ABOUT THIS EXERCISE>
Going through the entries, how many lines include the string "mediterránea"? Answer only with the number.

(Dataset entries)
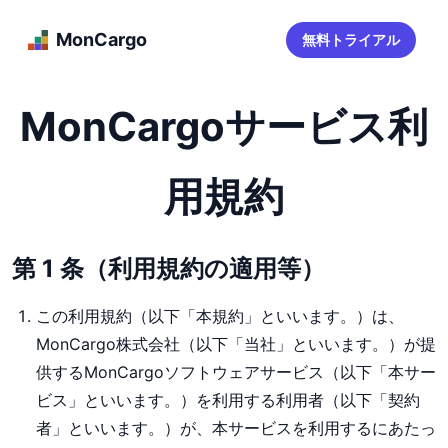
MonCargo
無料トライアル
MonCargoサービス利
用規約
第 1 条（利用規約の適用等）
この利用規約（以下「本規約」といいます。）は、
MonCargo株式会社（以下「当社」といいます。）が提
供するMonCargoソフトウェアサービス（以下「本サー
ビス」といいます。）を利用する利用者（以下「契約
者」といいます。）が、本サービスを利用するにあたっ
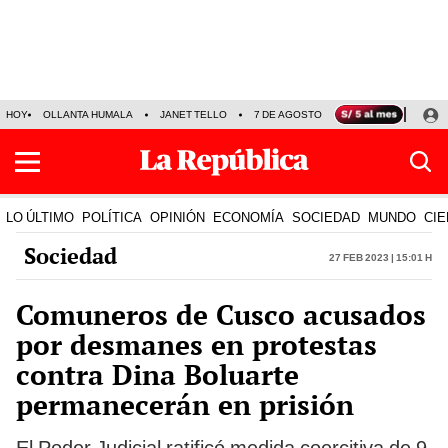
HOY
OLLANTA HUMALA
JANET TELLO
7 DE AGOSTO
TINKA RESULTADOS
LO ÚLTIMO
POLÍTICA
OPINIÓN
ECONOMÍA
SOCIEDAD
MUNDO
CIE
Sociedad
27 Feb 2023 | 15:01 h
Comuneros de Cusco acusados
por desmanes en protestas
contra Dina Boluarte
permanecerán en prisión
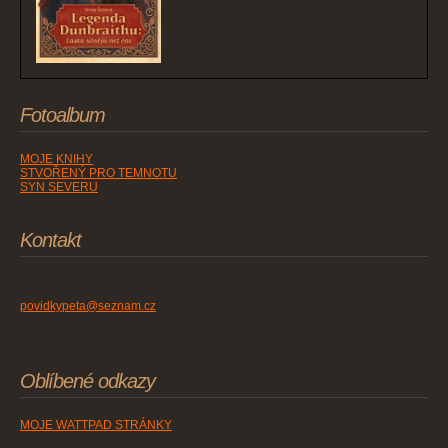
Fotoalbum
MOJE KNIHY
STVOŘENÝ PRO TEMNOTU
SYN SEVERU
Kontakt
povidkypeta@seznam.cz
Oblíbené odkazy
MOJE WATTPAD STRÁNKY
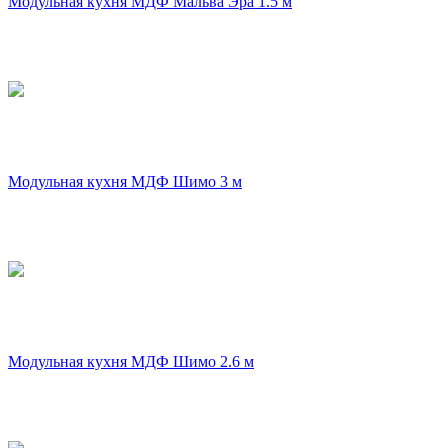
Модульная кухня МДФ Мальва Эра 1.5 м
Модульная кухня МДФ Шимо 3 м
Модульная кухня МДФ Шимо 2.6 м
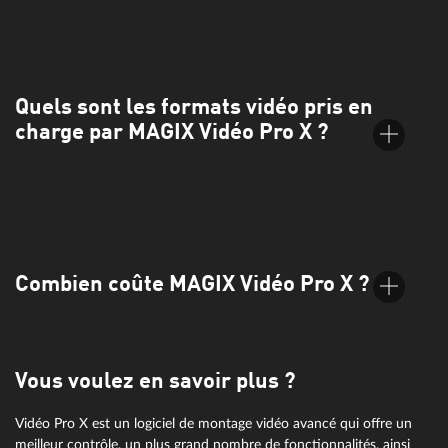
Vous pouvez acheter la mise à niveau directement via le site
Web de MAGIX. Sélectionnez simplement la version de votre
choix sur la page de commande et suivez les étapes indiquées.
Quels sont les formats vidéo pris en
charge par MAGIX Vidéo Pro X ?
Tous les formats courants sont pris en charge, y compris MP4,
AVI, MOV et bien d'autres. Pour plus d'informations, vous
pouvez consulter les données techniques.
Combien coûte MAGIX Vidéo Pro X ?
Vous voulez en savoir plus ?
Vous trouverez des informations sur les prix en haut de la page
de commande.
Vidéo Pro X est un logiciel de montage vidéo avancé qui offre un
meilleur contrôle, un plus grand nombre de fonctionnalités, ainsi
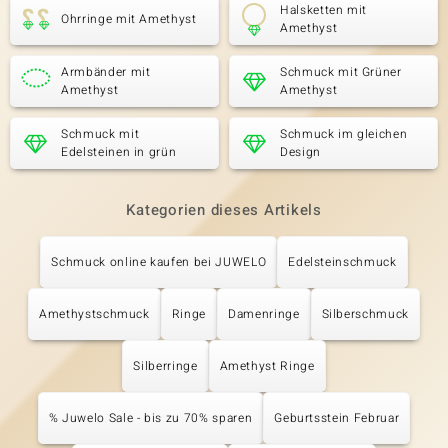
Halsketten mit
Ohrringe mit Amethyst
Amethyst
Armbänder mit
Schmuck mit Grüner
Amethyst
Amethyst
Schmuck mit
Schmuck im gleichen
Edelsteinen in grün
Design
Kategorien dieses Artikels
Schmuck online kaufen bei JUWELO
Edelsteinschmuck
Amethystschmuck
Ringe
Damenringe
Silberschmuck
Silberringe
Amethyst Ringe
% Juwelo Sale - bis zu 70% sparen
Geburtsstein Februar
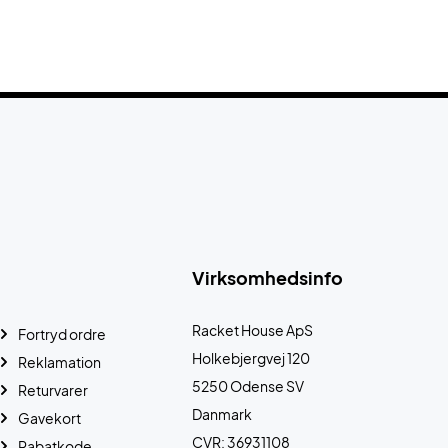
Virksomhedsinfo
Racket House ApS
Fortryd ordre
Holkebjergvej 120
Reklamation
5250 Odense SV
Returvarer
Danmark
Gavekort
CVR: 36931108
Rabatkode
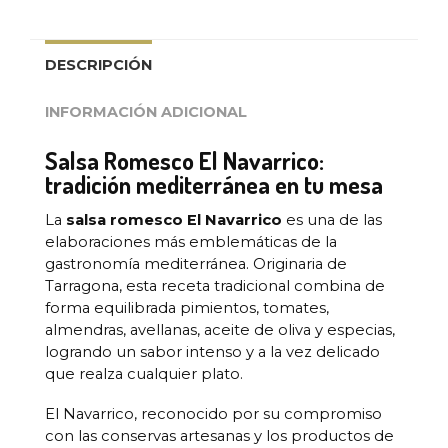
DESCRIPCIÓN
INFORMACIÓN ADICIONAL
Salsa Romesco El Navarrico:
tradición mediterránea en tu mesa
La
salsa romesco El Navarrico
es una de las
elaboraciones más emblemáticas de la
gastronomía mediterránea. Originaria de
Tarragona, esta receta tradicional combina de
forma equilibrada pimientos, tomates,
almendras, avellanas, aceite de oliva y especias,
logrando un sabor intenso y a la vez delicado
que realza cualquier plato.
El Navarrico, reconocido por su compromiso
con las conservas artesanas y los productos de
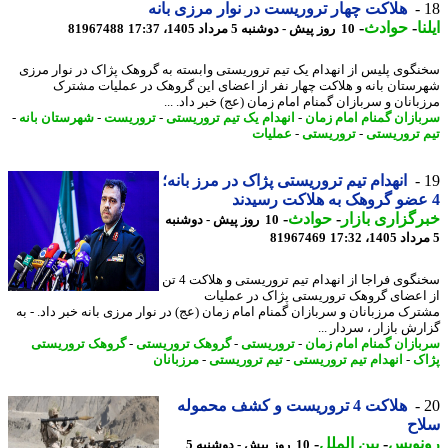
هلاکت چهار تروریست در نوار مرزی بانه
ا
-
حوادث
-
10 روز پیش - دوشنبه 5 مرداد 1405، 17:37
81967488
گوی پلیس از انهدام یک تیم تروریستی وابسته به گروهک پژاک در نوار مرزی
ستان بانه و هلاکت چهار نفر از اعضای این گروهک در عملیات مشترک
انان و سربازان گمنام امام زمان (عج) خبر داد. ...
ازان گمنام امام زمان
-
انهدام یک تیم تروریستی
-
تروریست
-
شهرستان بانه
-
 تروریستی
-
تروریستی
-
عملیات
انهدام تیم تروریستی پژاک در مرز بانه؛
گزاری بازار
-
حوادث
-
10 روز پیش - دوشنبه
81967469
سخنگوی فراجا از انهدام تیم تروریستی و هلاکت 4 تن
اعضای گروهک تروریستی پژاک در عملیات
رک مرزبانان و سربازان گمنام امام زمان (عج) در نوار مرزی بانه خبر داد. - به
ش بازار ، سردار ...
ازان گمنام امام زمان
-
تروریستی
-
گروهک تروریستی
-
گروهک تروریستی
ک
-
انهدام تیم تروریستی
-
تیم تروریستی
-
مرزبانان
هلاکت 4 تروریست و کشف محموله
اح
نویس
-
بین الملل
-
10 روز پیش - دوشنبه 5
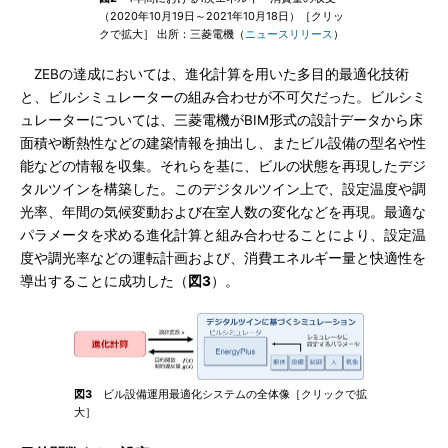
（2020年10月19日～2021年10月18日）［クリッ
クで拡大］ 出所：三菱電機（
ニュースリリース
）
ZEBの達成においては、進化計算を用いた多目的最適化技術
と、ビルシミュレーターの組み合わせが不可欠だった。ビルシミ
ュレーターについては、三菱電機がBIM形式の設計データから床
面積や断熱性などの建築情報を抽出し、またビル設備の型名や性
能などの情報を収集。それらを基に、ビルの状態を再現したデジ
タルツインを構築した。このデジタルツイン上で、設定温度や調
光率、年間の気候変動および在室人数の変化などを再現。最適な
パラメータを求める進化計算と組み合わせることにより、設定温
度や調光率などの運転計画および、消費エネルギー量と快適性を
導出することに成功した（
図3
）。
図3
ビル設備運用最適化システムの全体像［クリックで拡
大］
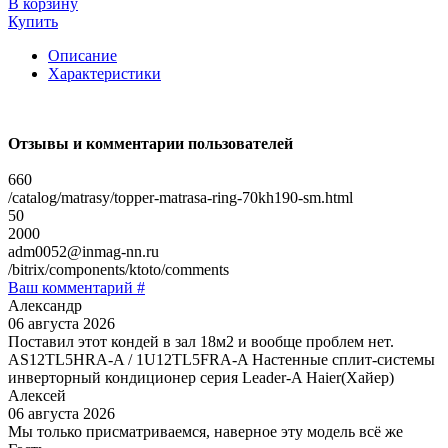
В корзину
Купить
Описание
Характеристики
Отзывы и комментарии пользователей
660
/catalog/matrasy/topper-matrasa-ring-70kh190-sm.html
50
2000
adm0052@inmag-nn.ru
/bitrix/components/ktoto/comments
Ваш комментарий #
Александр
06 августа 2026
Поставил этот кондей в зал 18м2 и вообще проблем нет.
AS12TL5HRA-A / 1U12TL5FRA-A Настенные сплит-системы
инверторный кондиционер серия Leader-A Haier(Хайер)
Алексей
06 августа 2026
Мы только присматриваемся, наверное эту модель всё же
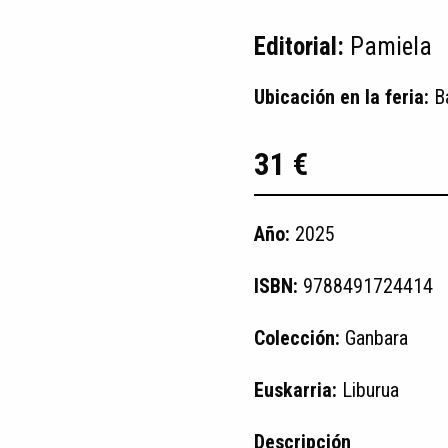
Editorial:
Pamiela
Ubicación en la feria:
B
31 €
Año:
2025
ISBN:
9788491724414
Colección:
Ganbara
Euskarria:
Liburua
Descripción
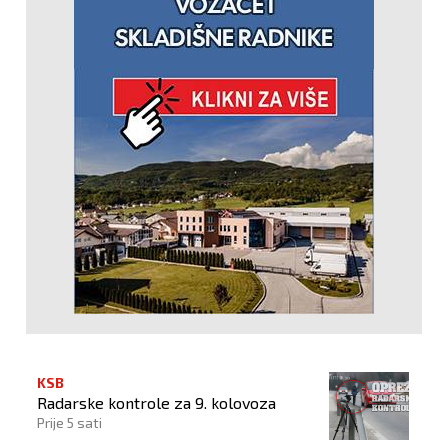
KSB
Radarske kontrole za 9. kolovoza
Prije 5 sati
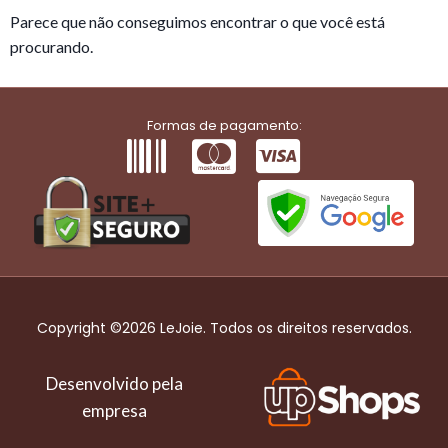
Parece que não conseguimos encontrar o que você está
procurando.
Formas de pagamento:
Copyright ©2026 LeJoie. Todos os direitos reservados.
Desenvolvido pela
empresa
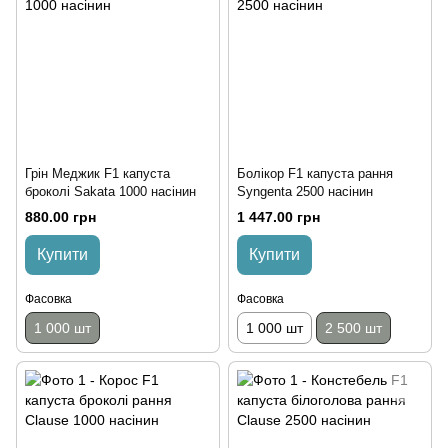
Грін Меджик F1 капуста
Болікор F1 капуста рання
броколі Sakata 1000 насінин
Syngenta 2500 насінин
880.00 грн
1 447.00 грн
Купити
Купити
Фасовка
Фасовка
1 000 шт
1 000 шт
2 500 шт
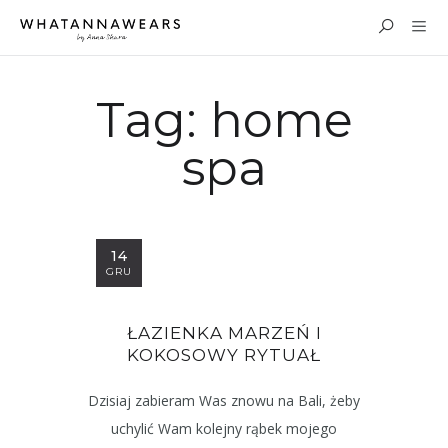
Tag:
home
spa
14
GRU
ŁAZIENKA MARZEŃ I
KOKOSOWY RYTUAŁ
Dzisiaj zabieram Was znowu na Bali, żeby
uchylić Wam kolejny rąbek mojego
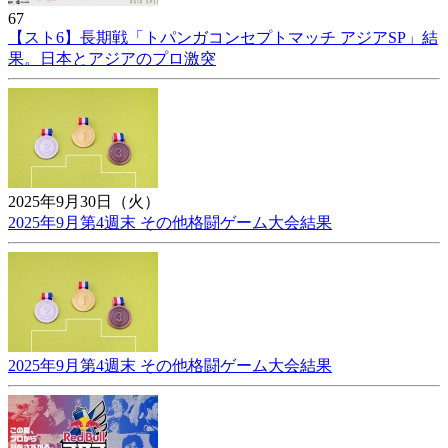
67
【スト6】長期戦「トパンガコンセプトマッチ アジアSP」結
果。日本とアジアのプロ激突
2025年9月30日（火）
2025年9月第4週末 その他格闘ゲーム大会結果
2025年9月第4週末 その他格闘ゲーム大会結果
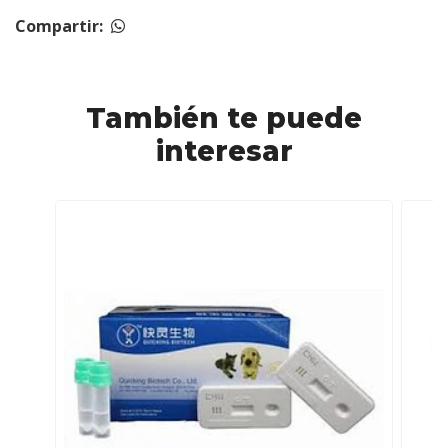
Compartir:
También te puede
interesar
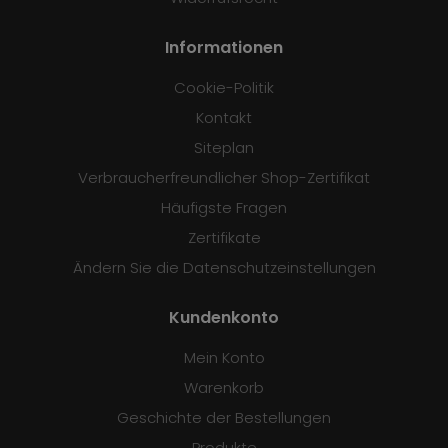
Informationen
Cookie-Politik
Kontakt
Siteplan
Verbraucherfreundlicher Shop-Zertifikat
Häufigste Fragen
Zertifikate
Ändern Sie die Datenschutzeinstellungen
Kundenkonto
Mein Konto
Warenkorb
Geschichte der Bestellungen
Produkte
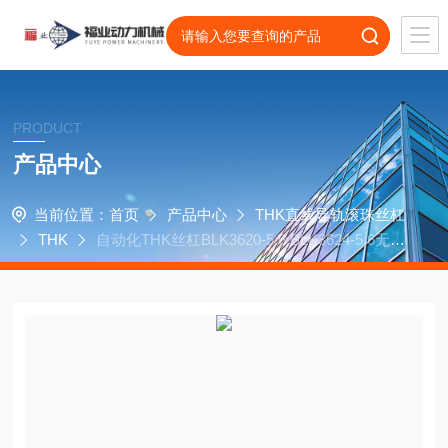
PRODUCT
产品中心
当前位置：
首页
产品中心
THK直线导轨滚珠丝杠
THK
自动化THK丝杠BLK3620-5.6,BLK3624-5.6无心
磨床轴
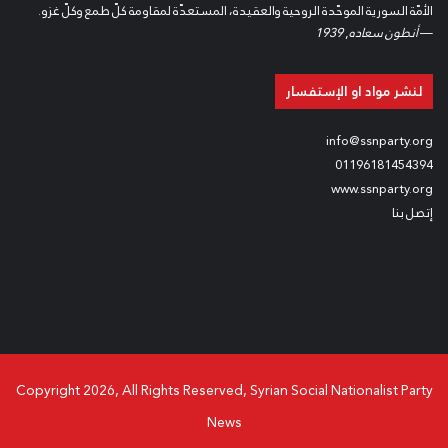
الأمّة السورية الموحّدة الروحية والعقيدة، المستعدّة لمقاومة كلّ طمع وكلّ غزو.
—
أنطون سعاده
,
1939
لنشر مواد او الإستفسار
info@ssnparty.org
01196181454394
www.ssnparty.org
إتصل بنا
Copyright 2026, All Rights Reserved, Syrian Social Nationalist Party
News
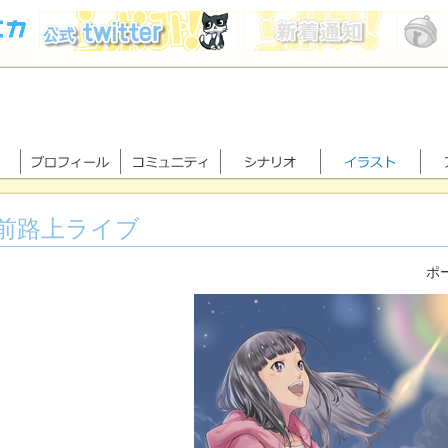
前路上ライブ
ポー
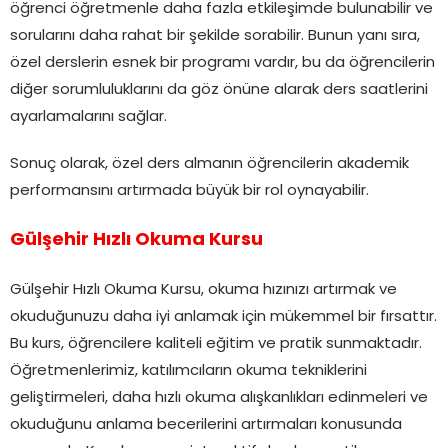
öğrenci öğretmenle daha fazla etkileşimde bulunabilir ve
sorularını daha rahat bir şekilde sorabilir. Bunun yanı sıra,
özel derslerin esnek bir programı vardır, bu da öğrencilerin
diğer sorumluluklarını da göz önüne alarak ders saatlerini
ayarlamalarını sağlar.
Sonuç olarak, özel ders almanın öğrencilerin akademik
performansını artırmada büyük bir rol oynayabilir.
Gülşehir Hızlı Okuma Kursu
Gülşehir Hızlı Okuma Kursu, okuma hızınızı artırmak ve
okuduğunuzu daha iyi anlamak için mükemmel bir fırsattır.
Bu kurs, öğrencilere kaliteli eğitim ve pratik sunmaktadır.
Öğretmenlerimiz, katılımcıların okuma tekniklerini
geliştirmeleri, daha hızlı okuma alışkanlıkları edinmeleri ve
okuduğunu anlama becerilerini artırmaları konusunda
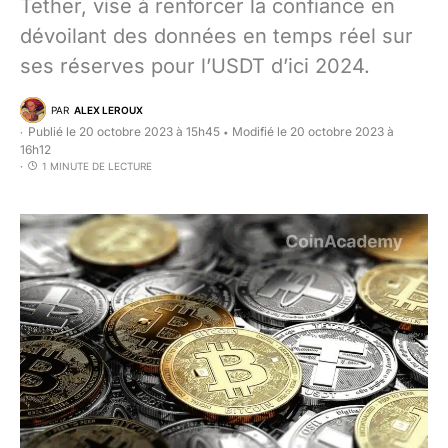
Tether, vise à renforcer la confiance en
dévoilant des données en temps réel sur
ses réserves pour l’USDT d’ici 2024.
PAR
ALEX LEROUX
Publié le 20 octobre 2023 à 15h45
Modifié le 20 octobre 2023 à
•
16h12
1 MINUTE DE LECTURE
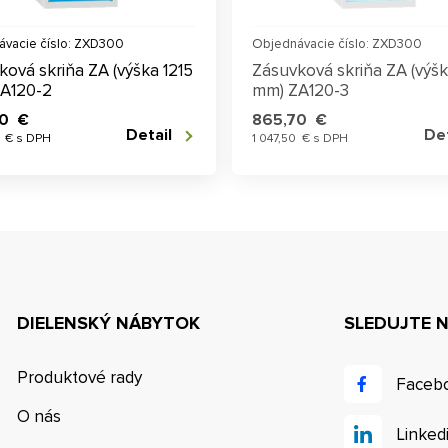
vacie číslo: ZXD300
Objednávacie číslo: ZXD300
ková skriňa ZA (výška 1215
Zásuvková skriňa ZA (výšk
A120-2
mm) ZA120-3
70 €
865,70 €
Detail
Det
7 € s DPH
1 047,50 € s DPH
DIELENSKÝ NÁBYTOK
SLEDUJTE 
Produktové rady
Faceb
O nás
Linked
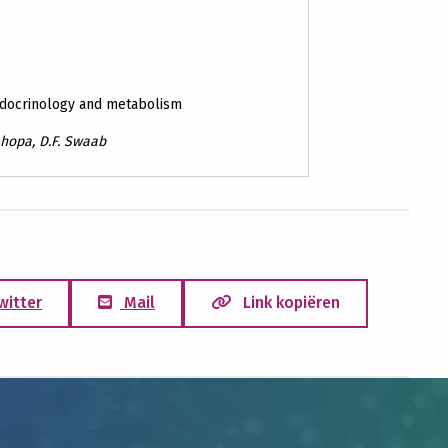
endocrinology and metabolism
ehopa, D.F. Swaab
witter
Mail
Link kopiëren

EXPECTED OUTPUT>
2